It’s Time to Raise the Gasoline Tax Unconditionally

After the November election, the biggest battle in Trenton will be whether or not to provide funds to repair New Jersey’s crumbling infrastructure via an increase in the gasoline tax – one of the lowest in the nation. Our Transportaion Trust Fund, which pays for these improvements, is broke. Although New Jersey residents want better roads and bridges, they don’t want to pay for them. This is simply a foolish byproduct of the no-tax drones on Fox “News” and 101.5.

Because of this singular and simplistic approach – one aided and abetted by unenforceable “no-tax” pledges – taxpayers are paying more in the long run. We’re paying through more expensive emergency repairs, time lost in traffic, and increased wear and tear on our vehicles as they fail to navigate the potholes that have become the symbol of institutional neglect.

Gasoline taxes are just one aspect of the revenue picture, but they have one very attractive discriminator. With New Jersey in the center of the busy Boston-Washington corridor, a good portion of the revenue collected will come from out-of-state residents. When we visit other states, we’re paying more into their coffers.
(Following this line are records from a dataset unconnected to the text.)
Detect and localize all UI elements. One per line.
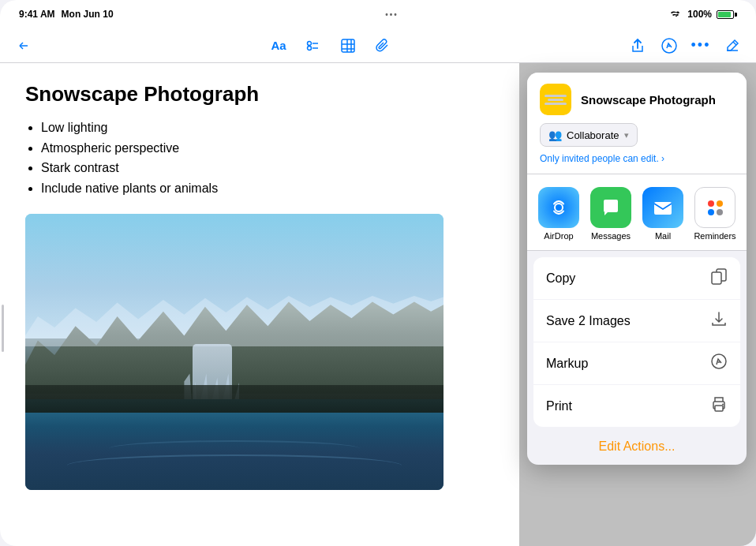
airdrop-app[interactable]: AirDrop (537, 187, 581, 241)
svg-point-15 (555, 204, 563, 211)
compose-button[interactable] (721, 35, 743, 57)
date: Mon Jun 10 (62, 9, 114, 20)
edit-actions-button[interactable]: Edit Actions... (599, 439, 676, 454)
status-bar-left: 9:41 AM Mon Jun 10 (19, 9, 114, 20)
note-image (25, 214, 443, 490)
messages-label: Messages (591, 231, 631, 241)
collaborate-row: 👥 Collaborate ▾ (540, 123, 734, 147)
reminders-label: Reminders (694, 231, 735, 241)
attachment-button[interactable] (372, 35, 394, 57)
markup-action[interactable]: Markup (533, 342, 740, 385)
table-button[interactable] (337, 35, 359, 57)
copy-icon (710, 267, 728, 289)
status-bar: 9:41 AM Mon Jun 10 ••• 100% (0, 0, 756, 28)
time: 9:41 AM (19, 9, 55, 20)
center-dots: ••• (385, 10, 399, 19)
share-note-title: Snowscape Photograph (581, 93, 716, 107)
messages-app[interactable]: Messages (589, 187, 633, 241)
copy-label: Copy (546, 271, 575, 286)
main-content: Snowscape Photograph Low lighting Atmosp… (0, 63, 756, 546)
more-button[interactable]: ••• (690, 35, 712, 57)
checklist-button[interactable] (302, 35, 324, 57)
toolbar: Aa (0, 28, 756, 63)
print-label: Print (546, 399, 572, 413)
airdrop-icon (538, 187, 579, 228)
mail-label: Mail (655, 231, 671, 241)
svg-rect-23 (715, 406, 723, 411)
airdrop-label: AirDrop (544, 231, 573, 241)
svg-point-3 (308, 41, 312, 45)
svg-point-24 (722, 404, 724, 406)
scroll-hint (2, 305, 4, 352)
invite-only-label: Only invited people can edit. (540, 153, 659, 164)
save-images-label: Save 2 Images (546, 314, 631, 328)
markup-label: Markup (546, 357, 588, 371)
apps-row: AirDrop Messages (537, 187, 737, 241)
print-action[interactable]: Print (533, 385, 740, 427)
reminders-icon (694, 187, 735, 228)
invite-only-text[interactable]: Only invited people can edit. › (540, 153, 734, 164)
chevron-down-icon: ▾ (624, 130, 629, 140)
arrow-right-icon: › (661, 153, 664, 164)
share-button[interactable] (627, 35, 649, 57)
save-icon (710, 310, 728, 331)
save-images-action[interactable]: Save 2 Images (533, 300, 740, 342)
copy-action[interactable]: Copy (533, 257, 740, 300)
svg-point-21 (712, 354, 726, 368)
status-bar-right: 100% (670, 9, 737, 21)
svg-rect-20 (712, 272, 721, 284)
share-actions: Copy Save 2 Images (533, 257, 740, 427)
svg-point-5 (308, 46, 312, 50)
svg-line-13 (733, 42, 736, 45)
reminders-app[interactable]: Reminders (693, 187, 737, 241)
collaborate-label: Collaborate (567, 129, 619, 141)
share-note-icon (540, 84, 571, 115)
back-button[interactable] (13, 35, 35, 57)
mail-icon (642, 187, 683, 228)
messages-icon (590, 187, 631, 228)
markup-icon (710, 353, 728, 374)
battery-pct: 100% (687, 9, 712, 20)
collaborate-button[interactable]: 👥 Collaborate ▾ (540, 123, 638, 147)
text-format-button[interactable]: Aa (268, 35, 290, 57)
wifi-icon (670, 9, 683, 21)
print-icon (710, 395, 728, 417)
mail-app[interactable]: Mail (641, 187, 685, 241)
share-apps: AirDrop Messages (527, 174, 747, 251)
share-title-row: Snowscape Photograph (540, 84, 734, 115)
status-bar-center: ••• (385, 10, 399, 19)
people-icon: 👥 (548, 129, 562, 141)
svg-rect-7 (342, 39, 354, 52)
edit-actions: Edit Actions... (527, 433, 747, 465)
battery-icon (717, 10, 737, 19)
share-panel: Snowscape Photograph 👥 Collaborate ▾ Onl… (527, 73, 747, 465)
ipad-frame: 9:41 AM Mon Jun 10 ••• 100% (0, 0, 756, 546)
markup-button[interactable] (658, 35, 680, 57)
share-header: Snowscape Photograph 👥 Collaborate ▾ Onl… (527, 73, 747, 174)
svg-rect-16 (654, 202, 672, 215)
It seems sensible to have those residents reciprocate.

It could be that the politicians are intentionally allowing our roads and bridges to deteriorate so they can do to our infrastructure what they have done to our public education system. Desperate commuters would look the other way as major roads and bridges are privatized, tolled, and run by for-profit companies. These same compaines would redirect a portion of their profits to campaign coffers. Overall commuting costs would rise. As far-fetched as this sounds, it is already happening.

Another side benefit to a gasoline tax increase is that it would encourage (and provide voter support for) more efficient mass transit, make fuel-efficient cars more attractive, and reduce overall greenhouse gas emissions.
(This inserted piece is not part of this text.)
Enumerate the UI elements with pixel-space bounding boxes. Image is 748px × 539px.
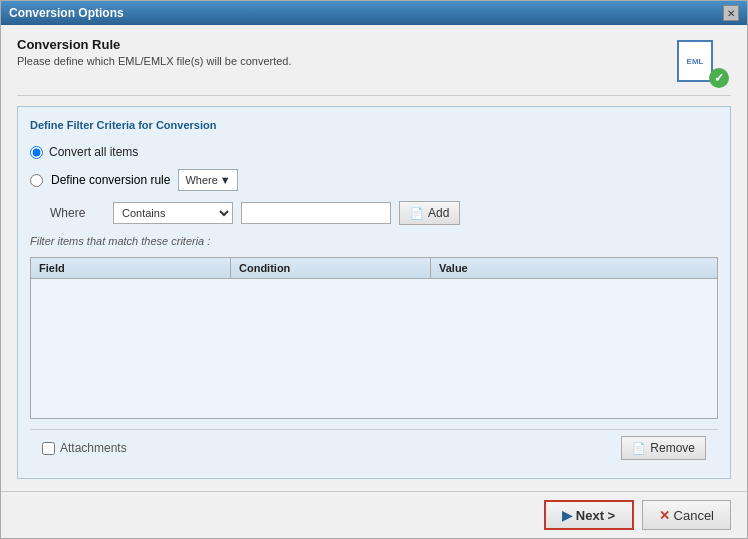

According to Martin Robbins of the Rutgers Voorhees Transportation Center, a thirty cent per gallon increase would allow us to essentially tread water and maintain our current infrastructure. While commuters would complain, responsible elected officials should clearly explain why this long-term investment in our future is vital. Or they should be prepared to explain to our grandchildren why New Jersey’s roads are no better than those in third world countries.

Comments (2)

  1. scott olson

    I agree that *something* must be done to save our failing infrastructure, but it’s not a tax increase alone.

    What needs serious discussion is the inefficiency, attitude and culture within NJDOT itself. Being an elected official, and having just suffered through almost 6 years of a widening project of just ONE mile of Route 206 in Byram, NJ, I can tell you that *if* the lack of management of contractors, no-show DOT management and half-assed workmanship on this small project goes on statewide, we may as well be lighting a match to half the money being directed to road construction by the state.

    Correct the cultural within NJDOT as part of this process, or we’ll never see the infrastructure of our state maintained effectively or efficiently.

    Reply
  2. Gil

    I understand the argument, but there’s a problem with the structure of the gas tax. It hits working people and working families the most, and that’s something that remains true no matter how low the gas tax is in New Jersey. Can’t we raise a tax that’s going to predominantly effect those who can actually afford it for a change? Why can’t we raise the property tax on homes over a certain value? Why can’t we raise sales taxes on purchases of luxury items over a certain value?